Rev Trevor Gribben, clerk of the general assembly and general secretary of the Presbyterian Church in Ireland, and Rev Dr Heather Morris, secretary of the Methodist Conference, said an invitation to the service was sent to President Higgins on May 20th.

“Last week President Higgins himself indicated to the media that he had replied to and declined the invitation. We can confirm that this is correct,” they said.

‘Moment to reflect’

It is understood that both Rev Gribben and Rev Morris had been dealing on behalf of the Church Leaders’ Group with Áras an Uachtaráin and the Department of Foreign Affairs concerning the invitation.

Last March the Northern Ireland Office included the Armagh service among events scheduled to mark the centenary of Northern Ireland this year. This provoked an intervention by the Church Leaders’ Group, which asked that the service be deleted from that schedule as it was not a political event.

In a statement on March 12th, the group said it was “deeply mindful that the events of 100 years ago evoke a range of responses from communities across these islands. For this reason, this point of reflection will provide an opportunity to affirm our common commitment to peace, healing and reconciliation.”

They continued that: “The service will therefore be at the initiative of the church leaders, and the church leaders will be wholly responsible for its planning, organisation and design.”

On March 17th the group issued a lengthy joint St Patrick’s Day statement on the service and its context.

Among those most supportive of the service has been the Catholic Primate Eamon Martin. Last December the archbishop criticised politicians for refusing to engage with events marking the creation of Northern Ireland.

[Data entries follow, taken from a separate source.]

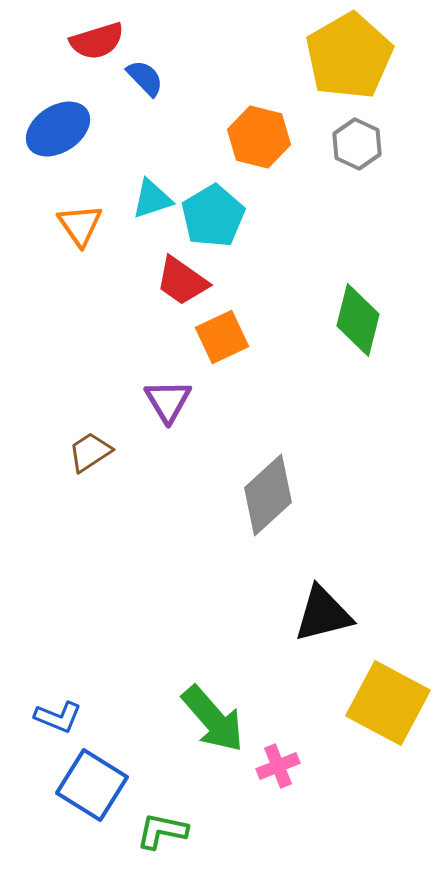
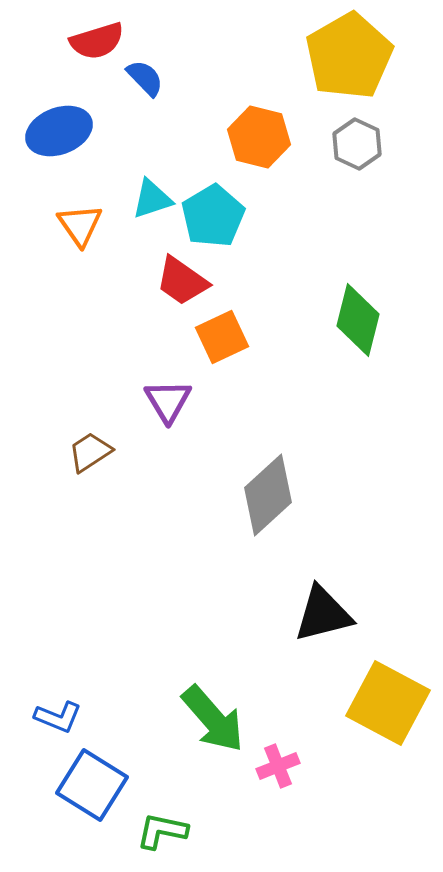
blue ellipse: moved 1 px right, 2 px down; rotated 12 degrees clockwise
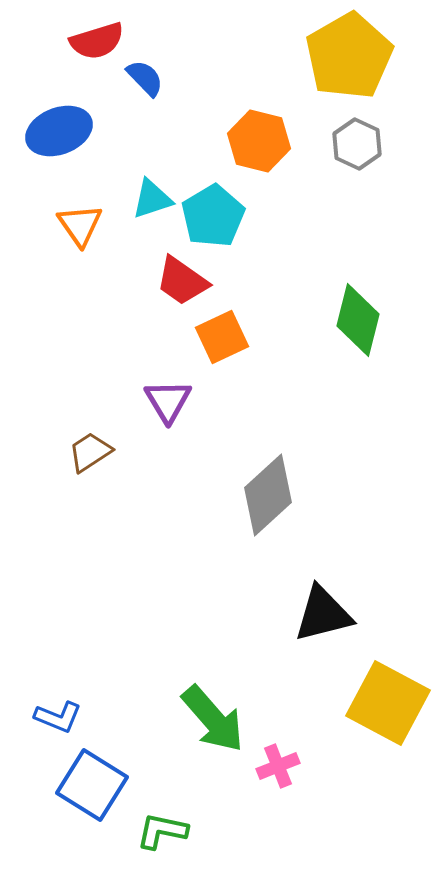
orange hexagon: moved 4 px down
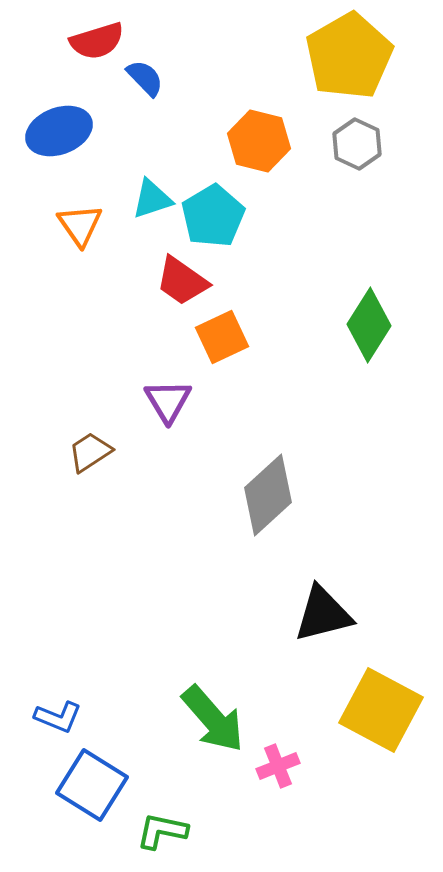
green diamond: moved 11 px right, 5 px down; rotated 18 degrees clockwise
yellow square: moved 7 px left, 7 px down
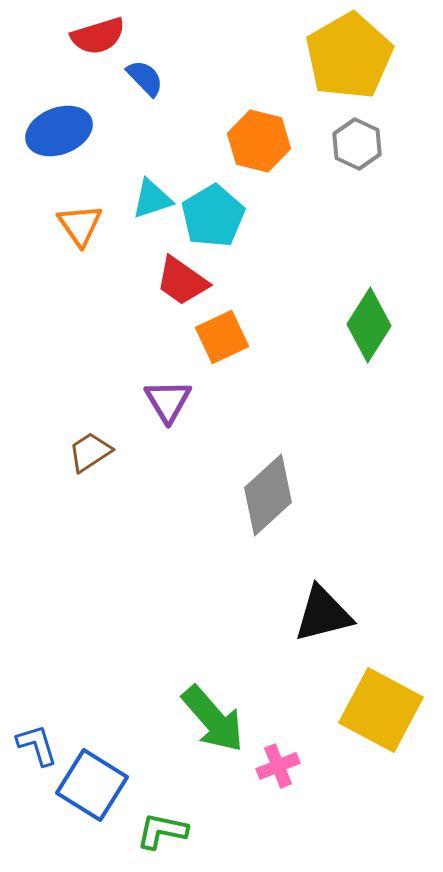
red semicircle: moved 1 px right, 5 px up
blue L-shape: moved 21 px left, 28 px down; rotated 129 degrees counterclockwise
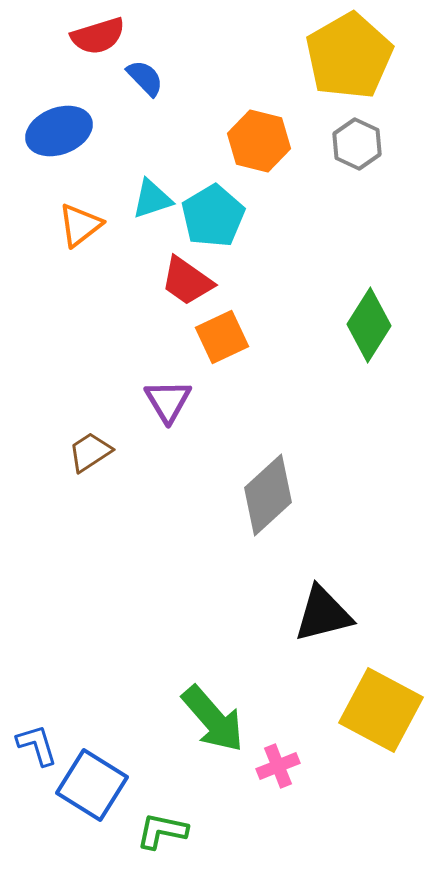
orange triangle: rotated 27 degrees clockwise
red trapezoid: moved 5 px right
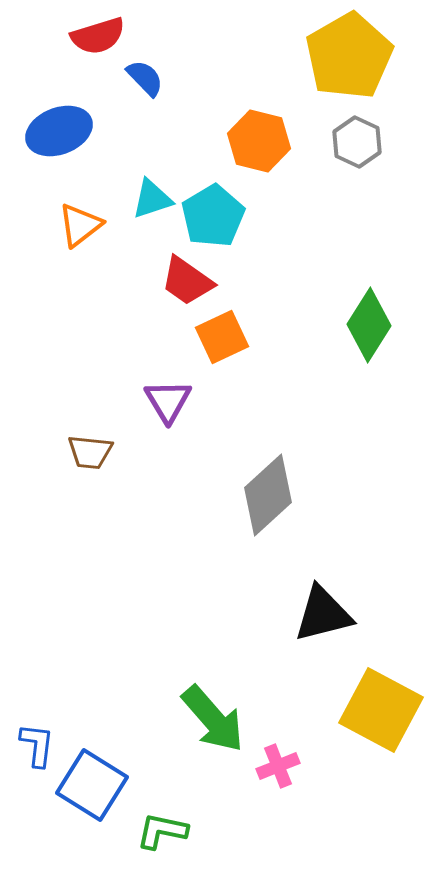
gray hexagon: moved 2 px up
brown trapezoid: rotated 141 degrees counterclockwise
blue L-shape: rotated 24 degrees clockwise
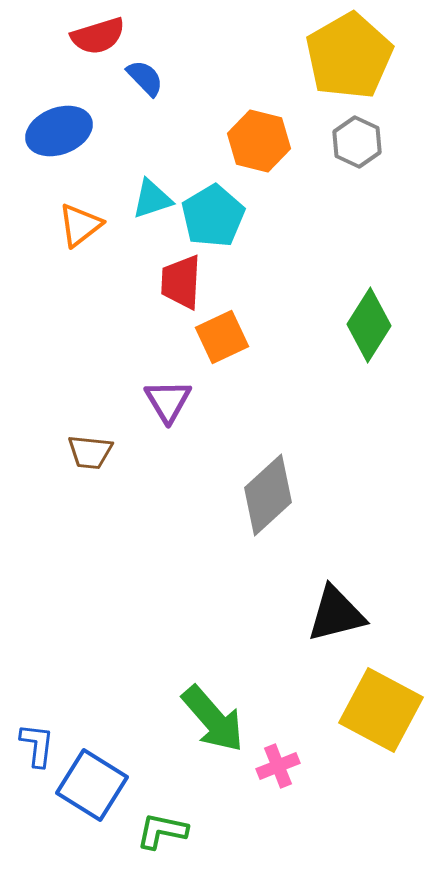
red trapezoid: moved 6 px left, 1 px down; rotated 58 degrees clockwise
black triangle: moved 13 px right
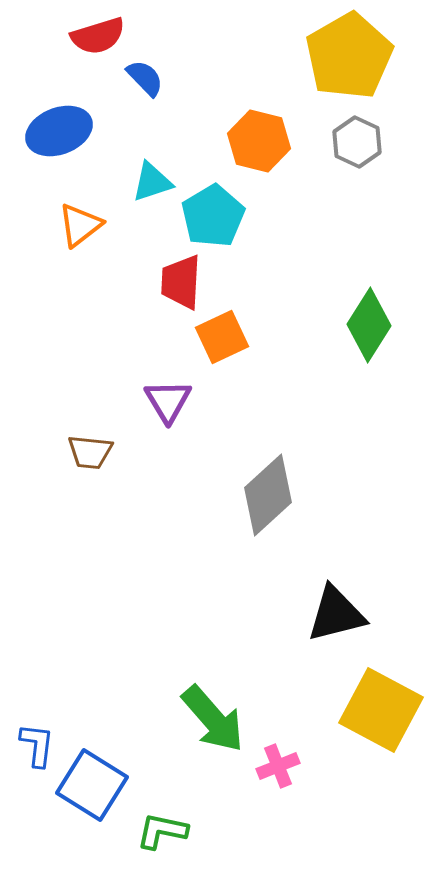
cyan triangle: moved 17 px up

“I would like to see the 2021 centenary as an opportunity for greater mutual understanding, for opportunities to build further reconciliation and peace,” he said in an interview with Irish Catholic.

“I am somewhat disappointed that many of our nationalist and republican political leaders have dismissed the centenary of 2021 altogether because for me I think it’s really important to seize it as a moment to reflect on where we’ve come from,” he said.

‘Great sadness’

He warned that a united Ireland will never be achieved unless nationalists are willing to listen to those who are fearful of the prospect of reunification. “Clearly as a nationalist myself, as growing up in a nationalist community, I would have a yearning that that sense of belonging is something that could be shared by all of the people in the island of Ireland,” he said.

The division of the island in 1921 had caused “a great amount of sadness: a sense of separation, a sense of loss with the partition of the island,” within the broader Catholic/nationalist community, he said.

At the same time “for unionists and indeed loyalist communities in Northern Ireland, it represents for them a significant moment in the establishment of the Northern Ireland state”, he said.

“If there is ever to be greater mutual understanding and living together on the island of Ireland, then we need to be able to face difficult moments and difficult episodes from our history; we need to be able to face it openly,” he said.